Requirement
Locate each line of the material that contains "jetzt", then return it.

Supplied material
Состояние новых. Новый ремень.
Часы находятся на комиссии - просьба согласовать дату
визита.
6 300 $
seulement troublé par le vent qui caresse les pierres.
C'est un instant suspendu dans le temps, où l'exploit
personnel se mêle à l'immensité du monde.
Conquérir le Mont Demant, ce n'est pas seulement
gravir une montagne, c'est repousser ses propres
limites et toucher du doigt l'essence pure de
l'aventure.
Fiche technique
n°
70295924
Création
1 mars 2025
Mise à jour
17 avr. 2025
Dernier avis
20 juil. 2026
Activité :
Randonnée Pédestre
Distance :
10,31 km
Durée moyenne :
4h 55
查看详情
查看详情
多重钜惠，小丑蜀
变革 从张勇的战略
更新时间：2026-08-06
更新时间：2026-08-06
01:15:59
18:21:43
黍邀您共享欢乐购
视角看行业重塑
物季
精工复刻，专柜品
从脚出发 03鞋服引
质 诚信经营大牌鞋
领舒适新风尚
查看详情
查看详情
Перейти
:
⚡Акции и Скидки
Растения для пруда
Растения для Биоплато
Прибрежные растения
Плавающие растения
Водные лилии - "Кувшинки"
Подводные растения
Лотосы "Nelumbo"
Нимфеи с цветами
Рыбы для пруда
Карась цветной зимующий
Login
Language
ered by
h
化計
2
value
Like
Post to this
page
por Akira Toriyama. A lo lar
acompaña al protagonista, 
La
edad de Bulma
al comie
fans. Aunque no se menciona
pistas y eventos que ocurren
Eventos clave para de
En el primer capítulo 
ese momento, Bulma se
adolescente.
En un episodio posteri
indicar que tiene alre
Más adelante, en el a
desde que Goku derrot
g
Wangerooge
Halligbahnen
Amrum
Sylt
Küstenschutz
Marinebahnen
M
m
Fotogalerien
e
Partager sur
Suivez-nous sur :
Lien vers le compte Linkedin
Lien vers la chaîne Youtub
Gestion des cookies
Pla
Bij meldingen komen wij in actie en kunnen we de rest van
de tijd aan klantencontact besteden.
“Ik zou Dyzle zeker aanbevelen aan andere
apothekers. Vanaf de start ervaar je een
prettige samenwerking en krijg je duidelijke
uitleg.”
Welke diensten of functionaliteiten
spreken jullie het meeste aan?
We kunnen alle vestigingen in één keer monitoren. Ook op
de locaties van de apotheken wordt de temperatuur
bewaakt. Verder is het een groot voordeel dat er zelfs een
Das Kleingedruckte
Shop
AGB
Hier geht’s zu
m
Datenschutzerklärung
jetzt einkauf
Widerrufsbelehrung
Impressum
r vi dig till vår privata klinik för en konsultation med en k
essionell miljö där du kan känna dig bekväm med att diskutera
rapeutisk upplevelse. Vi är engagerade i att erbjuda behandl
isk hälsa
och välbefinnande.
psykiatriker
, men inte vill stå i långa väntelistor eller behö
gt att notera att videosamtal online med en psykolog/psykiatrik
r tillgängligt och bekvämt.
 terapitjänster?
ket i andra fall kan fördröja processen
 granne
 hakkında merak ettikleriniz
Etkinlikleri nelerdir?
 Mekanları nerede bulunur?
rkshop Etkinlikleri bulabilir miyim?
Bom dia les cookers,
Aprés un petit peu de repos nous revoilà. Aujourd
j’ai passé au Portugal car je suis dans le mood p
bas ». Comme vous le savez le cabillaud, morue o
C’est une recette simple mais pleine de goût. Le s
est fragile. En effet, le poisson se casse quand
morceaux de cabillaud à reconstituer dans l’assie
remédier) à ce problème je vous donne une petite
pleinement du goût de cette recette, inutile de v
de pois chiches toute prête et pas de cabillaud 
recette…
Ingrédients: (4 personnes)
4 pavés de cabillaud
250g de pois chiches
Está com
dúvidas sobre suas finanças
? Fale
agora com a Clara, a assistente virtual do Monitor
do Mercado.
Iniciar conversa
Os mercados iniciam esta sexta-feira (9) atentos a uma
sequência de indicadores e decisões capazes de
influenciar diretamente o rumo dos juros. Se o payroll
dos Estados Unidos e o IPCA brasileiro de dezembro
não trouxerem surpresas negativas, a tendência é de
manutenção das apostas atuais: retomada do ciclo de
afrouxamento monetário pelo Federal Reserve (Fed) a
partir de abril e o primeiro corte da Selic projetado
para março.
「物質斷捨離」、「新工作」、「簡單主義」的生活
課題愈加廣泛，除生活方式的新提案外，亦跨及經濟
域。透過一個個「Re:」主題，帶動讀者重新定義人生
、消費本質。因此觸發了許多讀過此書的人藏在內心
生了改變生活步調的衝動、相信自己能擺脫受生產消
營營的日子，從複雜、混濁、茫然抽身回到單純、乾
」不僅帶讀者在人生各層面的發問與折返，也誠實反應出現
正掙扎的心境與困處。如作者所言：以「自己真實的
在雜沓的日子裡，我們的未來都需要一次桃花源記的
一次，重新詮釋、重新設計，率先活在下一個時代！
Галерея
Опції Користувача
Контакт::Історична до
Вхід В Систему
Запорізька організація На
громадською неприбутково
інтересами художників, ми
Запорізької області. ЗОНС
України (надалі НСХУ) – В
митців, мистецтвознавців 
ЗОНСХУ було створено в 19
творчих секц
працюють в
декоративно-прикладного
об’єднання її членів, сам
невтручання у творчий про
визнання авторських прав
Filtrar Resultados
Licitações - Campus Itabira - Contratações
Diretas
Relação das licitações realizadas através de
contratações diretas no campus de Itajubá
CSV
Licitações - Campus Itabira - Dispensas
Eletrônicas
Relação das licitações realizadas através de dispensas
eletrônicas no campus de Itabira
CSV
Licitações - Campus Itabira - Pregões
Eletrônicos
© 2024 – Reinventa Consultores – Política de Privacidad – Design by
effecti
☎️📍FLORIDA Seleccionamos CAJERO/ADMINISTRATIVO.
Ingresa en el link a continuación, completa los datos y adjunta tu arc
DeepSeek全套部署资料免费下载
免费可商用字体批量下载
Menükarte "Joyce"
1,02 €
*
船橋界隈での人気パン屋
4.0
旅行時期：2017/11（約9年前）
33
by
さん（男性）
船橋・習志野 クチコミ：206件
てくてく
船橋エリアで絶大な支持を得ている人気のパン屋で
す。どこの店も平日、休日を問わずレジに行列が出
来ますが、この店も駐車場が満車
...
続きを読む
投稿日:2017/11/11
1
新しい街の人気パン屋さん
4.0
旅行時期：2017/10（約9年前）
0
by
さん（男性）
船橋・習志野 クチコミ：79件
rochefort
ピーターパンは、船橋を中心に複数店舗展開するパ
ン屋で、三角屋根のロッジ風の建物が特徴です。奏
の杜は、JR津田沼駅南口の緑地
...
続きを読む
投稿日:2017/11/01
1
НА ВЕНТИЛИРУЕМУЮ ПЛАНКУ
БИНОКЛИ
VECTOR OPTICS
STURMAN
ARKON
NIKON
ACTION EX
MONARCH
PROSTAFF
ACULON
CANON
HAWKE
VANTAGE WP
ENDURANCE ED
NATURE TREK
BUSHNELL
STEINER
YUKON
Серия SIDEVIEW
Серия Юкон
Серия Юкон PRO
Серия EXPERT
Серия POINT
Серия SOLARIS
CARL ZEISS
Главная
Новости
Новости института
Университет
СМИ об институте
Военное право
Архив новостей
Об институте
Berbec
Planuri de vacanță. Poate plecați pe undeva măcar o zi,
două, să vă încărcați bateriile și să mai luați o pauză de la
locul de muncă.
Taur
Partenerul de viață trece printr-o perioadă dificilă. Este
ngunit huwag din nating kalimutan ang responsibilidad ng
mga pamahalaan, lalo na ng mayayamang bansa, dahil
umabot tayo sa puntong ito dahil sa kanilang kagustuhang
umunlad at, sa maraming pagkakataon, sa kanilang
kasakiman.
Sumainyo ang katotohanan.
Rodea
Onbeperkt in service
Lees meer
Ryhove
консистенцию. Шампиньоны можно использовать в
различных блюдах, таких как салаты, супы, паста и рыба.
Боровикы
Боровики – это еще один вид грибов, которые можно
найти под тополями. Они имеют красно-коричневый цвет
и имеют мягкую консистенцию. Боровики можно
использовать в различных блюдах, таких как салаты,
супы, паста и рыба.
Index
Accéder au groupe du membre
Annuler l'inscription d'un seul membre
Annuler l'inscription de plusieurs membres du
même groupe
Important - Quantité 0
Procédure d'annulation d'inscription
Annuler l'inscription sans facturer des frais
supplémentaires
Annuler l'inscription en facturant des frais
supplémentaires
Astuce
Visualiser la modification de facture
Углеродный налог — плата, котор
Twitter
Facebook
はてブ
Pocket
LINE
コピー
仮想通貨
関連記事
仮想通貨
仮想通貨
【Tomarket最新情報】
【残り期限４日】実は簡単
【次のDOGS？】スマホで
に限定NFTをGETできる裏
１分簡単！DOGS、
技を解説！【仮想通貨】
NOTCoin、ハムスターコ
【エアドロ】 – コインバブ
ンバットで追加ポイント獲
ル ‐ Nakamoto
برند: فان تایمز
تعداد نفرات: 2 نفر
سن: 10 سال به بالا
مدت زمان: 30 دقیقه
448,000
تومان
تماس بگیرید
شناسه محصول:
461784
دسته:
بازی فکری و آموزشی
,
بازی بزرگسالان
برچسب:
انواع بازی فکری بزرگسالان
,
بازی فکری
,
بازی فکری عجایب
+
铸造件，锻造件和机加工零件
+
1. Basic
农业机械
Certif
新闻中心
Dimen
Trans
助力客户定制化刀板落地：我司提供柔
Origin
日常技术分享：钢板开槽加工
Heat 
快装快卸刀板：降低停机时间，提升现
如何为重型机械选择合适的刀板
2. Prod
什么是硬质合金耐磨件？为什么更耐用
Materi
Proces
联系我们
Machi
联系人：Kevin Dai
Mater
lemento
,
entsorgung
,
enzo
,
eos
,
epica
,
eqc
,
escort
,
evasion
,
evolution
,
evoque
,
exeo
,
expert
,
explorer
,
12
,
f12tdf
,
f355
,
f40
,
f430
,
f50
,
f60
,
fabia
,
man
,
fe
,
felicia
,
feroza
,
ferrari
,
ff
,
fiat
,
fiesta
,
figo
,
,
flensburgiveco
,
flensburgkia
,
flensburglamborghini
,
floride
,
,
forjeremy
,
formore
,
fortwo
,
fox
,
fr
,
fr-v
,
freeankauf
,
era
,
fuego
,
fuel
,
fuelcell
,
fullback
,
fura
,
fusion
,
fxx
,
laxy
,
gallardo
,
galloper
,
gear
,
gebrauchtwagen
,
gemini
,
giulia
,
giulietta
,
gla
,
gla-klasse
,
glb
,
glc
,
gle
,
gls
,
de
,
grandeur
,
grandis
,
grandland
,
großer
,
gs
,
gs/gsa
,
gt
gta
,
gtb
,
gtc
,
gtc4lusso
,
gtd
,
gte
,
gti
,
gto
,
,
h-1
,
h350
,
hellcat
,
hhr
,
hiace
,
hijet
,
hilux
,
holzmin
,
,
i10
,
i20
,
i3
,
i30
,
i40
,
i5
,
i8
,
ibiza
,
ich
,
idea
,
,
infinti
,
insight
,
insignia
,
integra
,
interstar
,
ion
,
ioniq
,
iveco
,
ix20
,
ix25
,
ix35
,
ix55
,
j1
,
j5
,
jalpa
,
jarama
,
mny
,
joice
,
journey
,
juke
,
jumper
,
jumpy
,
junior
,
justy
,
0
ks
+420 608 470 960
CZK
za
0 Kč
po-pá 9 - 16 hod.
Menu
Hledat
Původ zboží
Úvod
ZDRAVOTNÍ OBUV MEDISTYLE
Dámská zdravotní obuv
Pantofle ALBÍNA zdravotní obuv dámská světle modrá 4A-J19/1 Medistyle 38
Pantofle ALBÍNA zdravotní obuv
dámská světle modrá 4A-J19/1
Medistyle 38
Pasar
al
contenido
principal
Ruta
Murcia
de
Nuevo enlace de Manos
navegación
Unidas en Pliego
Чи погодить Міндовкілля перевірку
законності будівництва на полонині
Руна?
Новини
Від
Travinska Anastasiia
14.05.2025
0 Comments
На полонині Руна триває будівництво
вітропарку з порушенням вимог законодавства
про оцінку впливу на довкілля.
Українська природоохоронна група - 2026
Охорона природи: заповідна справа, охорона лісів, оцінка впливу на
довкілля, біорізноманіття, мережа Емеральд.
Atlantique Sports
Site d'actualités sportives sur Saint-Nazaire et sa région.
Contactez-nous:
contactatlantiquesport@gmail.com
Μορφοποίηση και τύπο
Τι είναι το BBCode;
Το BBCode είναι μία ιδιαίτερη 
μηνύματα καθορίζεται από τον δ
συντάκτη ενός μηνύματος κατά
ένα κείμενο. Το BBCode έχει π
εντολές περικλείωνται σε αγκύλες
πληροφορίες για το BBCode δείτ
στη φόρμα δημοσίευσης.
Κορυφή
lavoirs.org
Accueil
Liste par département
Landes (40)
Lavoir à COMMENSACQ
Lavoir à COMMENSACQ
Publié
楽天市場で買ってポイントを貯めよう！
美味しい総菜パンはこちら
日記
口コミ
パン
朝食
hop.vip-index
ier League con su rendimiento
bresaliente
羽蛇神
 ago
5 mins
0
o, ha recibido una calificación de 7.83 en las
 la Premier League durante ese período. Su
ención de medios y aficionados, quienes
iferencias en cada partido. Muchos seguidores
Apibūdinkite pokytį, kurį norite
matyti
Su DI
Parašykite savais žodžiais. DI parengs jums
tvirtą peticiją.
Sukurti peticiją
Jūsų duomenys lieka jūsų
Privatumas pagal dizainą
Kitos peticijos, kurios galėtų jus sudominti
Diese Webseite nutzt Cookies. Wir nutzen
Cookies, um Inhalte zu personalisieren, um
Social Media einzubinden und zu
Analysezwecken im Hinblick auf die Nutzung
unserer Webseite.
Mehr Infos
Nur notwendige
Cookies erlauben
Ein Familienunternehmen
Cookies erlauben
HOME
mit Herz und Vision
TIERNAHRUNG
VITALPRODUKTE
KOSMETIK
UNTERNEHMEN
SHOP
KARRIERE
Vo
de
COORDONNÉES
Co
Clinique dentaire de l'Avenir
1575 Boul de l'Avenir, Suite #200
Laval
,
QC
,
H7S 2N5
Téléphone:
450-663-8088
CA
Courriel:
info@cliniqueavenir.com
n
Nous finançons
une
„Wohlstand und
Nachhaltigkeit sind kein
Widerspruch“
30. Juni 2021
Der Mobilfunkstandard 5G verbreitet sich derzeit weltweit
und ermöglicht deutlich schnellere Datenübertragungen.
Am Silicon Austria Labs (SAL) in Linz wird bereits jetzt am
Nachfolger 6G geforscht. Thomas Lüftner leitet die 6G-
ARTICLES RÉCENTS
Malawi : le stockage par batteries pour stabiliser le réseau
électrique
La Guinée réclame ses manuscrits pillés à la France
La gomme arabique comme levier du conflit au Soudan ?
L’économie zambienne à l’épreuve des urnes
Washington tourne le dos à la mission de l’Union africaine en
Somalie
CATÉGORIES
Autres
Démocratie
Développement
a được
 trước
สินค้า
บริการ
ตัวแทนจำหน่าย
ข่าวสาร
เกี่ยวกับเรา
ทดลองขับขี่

Answer to this task
jetzt einkauf
Am Silicon Austria Labs (SAL) in Linz wird bereits jetzt am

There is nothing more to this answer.